Uma vez determinado o tribunal territorialmente competente para o processo de declaração em 1ª instância,
fica igualmente estabelecida a competência para a execução da respetiva sentença (se a Administração não a executar
espontaneamente), pois esta pertence, precisamente, ao tribunal que tiver proferido a sentença em primeiro grau de
jurisdição (artigos 164.º/1 e 176.º/1 CPTA).

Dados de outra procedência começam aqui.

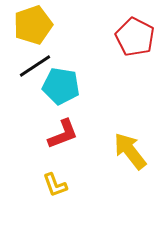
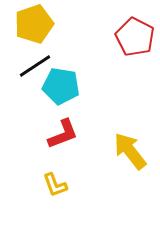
yellow pentagon: moved 1 px right, 1 px up
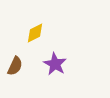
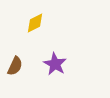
yellow diamond: moved 10 px up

O CPPT, por sua vez, para o julgamento em 1ª instância do processo judicial tributário (que compreende as
impugnações, ações, providências cautelares, intimações, incidentes, recursos e outros meios judiciais de atuação
consagrados no n.° 1 do artigo 97.º CPPT), consagra os seguintes elementos de conexão:
® O serviço periférico local onde se praticou o ato objeto da impugnação (artigo 12.º/1, 1ª parte);
® A domicílio ou sede do executado, no caso da execução fiscal (artigo 12.º/1, 2ª parte);
® O domicílio ou sede do contribuinte, a situação dos bens ou o lugar da transmissão, quanto aos
atos tributários ou em matéria tributária praticados por outros serviços da administração tributária (artigo
12.º/2).

À determinação da competência territorial dos tribunais tributários são ainda aplicáveis, subsidiariamente, os critérios definidos (no

CPTA) para os tribunais administrativos de círculo (artigo 50.º ETAF).